The jarring loop of the title track puts the focus squarely on rhymes while the pulsating break between verses ratchets up the bang of the track. Whoever he’s talking about in this track (probably the mythical sucker emcee) is just getting a thorough manhandling as “Trevor the Burbick” to his Mic Tyson. The organ-driven “Straight Music” picks up the pace and moves the album as close to conventional as it gets, sonically. The balance of the album brings more of the same, only with strong guest appearances by Ill Bill (“Solomon Grundy”) Buckshot (“Frankenberry”) and Pumpkin Head (“Battering Bars”). There are non verse appearances by Torae, Pharoahe Monche and Realm Reality that break up the vocal monotony.

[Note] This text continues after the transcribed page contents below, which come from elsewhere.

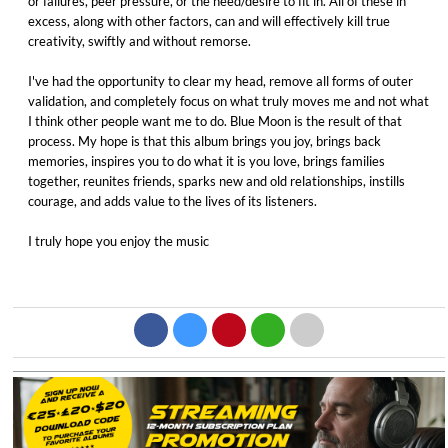
or failures, peer pressure, or the need/desire to fit in. All of these in
excess, along with other factors, can and will effectively kill true
creativity, swiftly and without remorse. ​
I've had the opportunity to clear my head, remove all forms of outer
validation, and completely focus on what truly moves me and not what
I think other people want me to do. Blue Moon is the result of that
process. My hope is that this album brings you joy, brings back
memories, inspires you to do what it is you love, brings families
together, reunites friends, sparks new and old relationships, instills
courage, and adds value to the lives of its listeners. ​
I truly hope you enjoy the music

Think of Mic Tyson as a canister of coffee beans. When you are trying out cologne, sooner or later you become unable to discern where the scent of one ends and another begins. With his stripped-down, no-nonsense approach to his album, Sean Price has created the perfect pallet cleanser for Hip-Hop consumption. Mic Tyson will bring you back center if you smell what the Ruck is cooking: rough, rugged Hip-Hop, broken down to the very last compounds of bars and beats.